Braud also found that the factors known to facilitate psi functioning sorted into three clusters that matched the three familiar virtues of faith, hope and love. These were the virtues eulogised in all spiritual traditions. Faith is related to belief, confidence, trust and these factors enhance psi functioning. Hope is confident expectation that facilitates psi functioning. The healer’s feeling of love for the healee or the healee’s surrogate and strong positive feelings of merging and interconnectedness may facilitate positive outcomes.

Moreover the reduction of egocentric motives is believed to facilitate psi success. Braud closes with a seminal quote from William James, “If the doors of perception were cleansed, everything would appear to man as it is, infinite (9)”.

References

1. Rao KR. Consciousness Studies: Cross-Cultural Perspectives. Jefferson NC, USA: McFarland Publishing; 2005, p. 314

2. Basu S, Miovic M. Consciousness-Based Psychology — Sri Aurobindo’s Vision of Yoga, Health and Transpersonal Growth. ed. Pondicherry: Auroshakti Foundation; 2022, p. 37.

3. Rao KR. (ed. Tart CT). Some Reflections on Religion and Anomalies of Consciousness, In Body, Mind, Spirit — Exploring the Parapsychology of Spirituality, Charlottesville, USA: Hampton Roads Publishing; 1997, p. 75.

4. Tart CT. ‘World Parliament of Superstition? Scientific Evidence for a Basic Reality to the Spiritual’. In: Body, Mind, Spirit — Exploring the Parapsychology of Spirituality, pp. 46-47.

5. Srinivasan M. The Hindu, Sunday Magazine, (30.10.94, 6.11.94, 13.11.94).

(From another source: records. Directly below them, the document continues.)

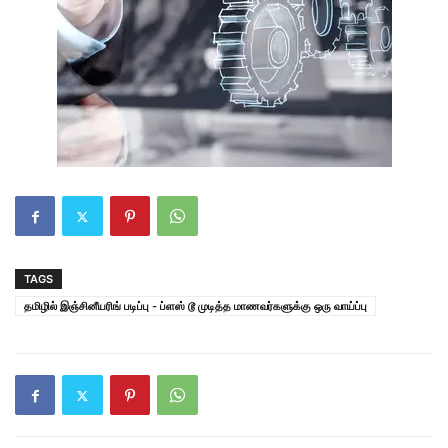
TAGS
தமிழில் இஞ்சினீயரிங் படிப்பு - ப்ளஸ் டூ முடித்த மாணவர்களுக்கு ஒரு வாய்ப்பு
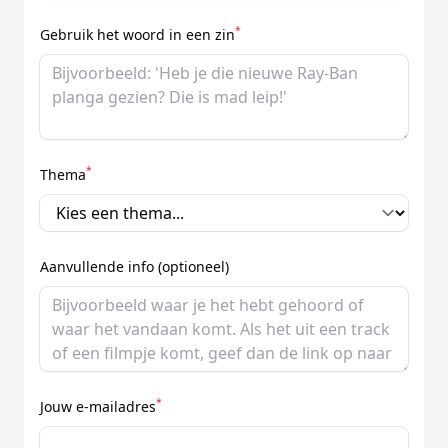
*
Gebruik het woord in een zin
*
Thema
Aanvullende info (optioneel)
*
Jouw e-mailadres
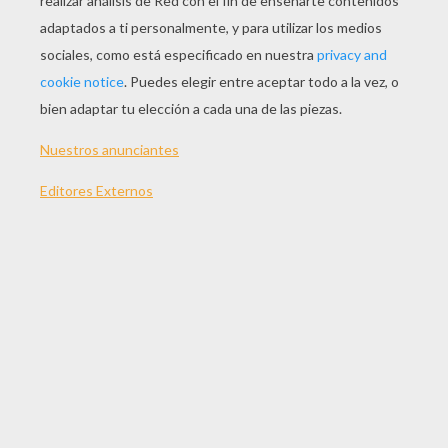
JUGAR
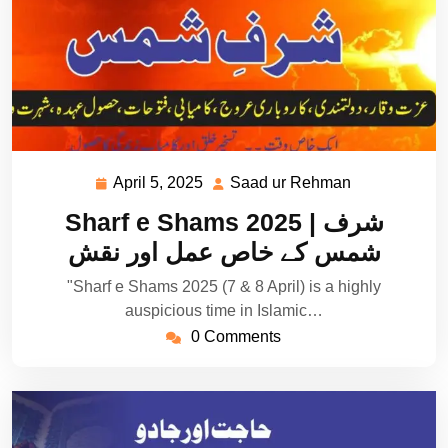
April 5, 2025
Saad ur Rehman
April
Saad
5,
ur
Sharf e Shams 2025 | شرف
2025
Rehman
شمس کے خاص عمل اور نقش
"Sharf e Shams 2025 (7 & 8 April) is a highly
auspicious time in Islamic…
0 Comments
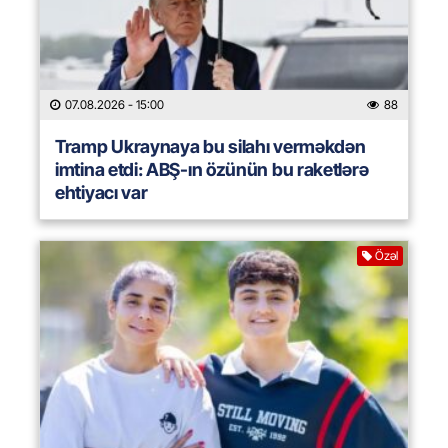
07.08.2026
- 15:00
88
Tramp Ukraynaya bu silahı verməkdən
imtina etdi: ABŞ-ın özünün bu raketlərə
ehtiyacı var
Özəl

6. Rao KR. ‘Indian psychology, parapsychology and spiritual psychology’. International Journal of Yoga Philosophy, Psychology and Parapsychology 2013; 1 (1): 4-14.

7. Basu S, Miovic M. Consciousness-Based Psychology.

8. Ed. Tart CT. Some Reflections on Religion and Anomalies of Consciousness, p. 77.

9. Braud W. (ed. Tart CT). Parapsychology and Spirituality: Implications and Intimations. In: Body, Mind, Spirit — Exploring the Parapsychology of Spirituality, pp. 142-45.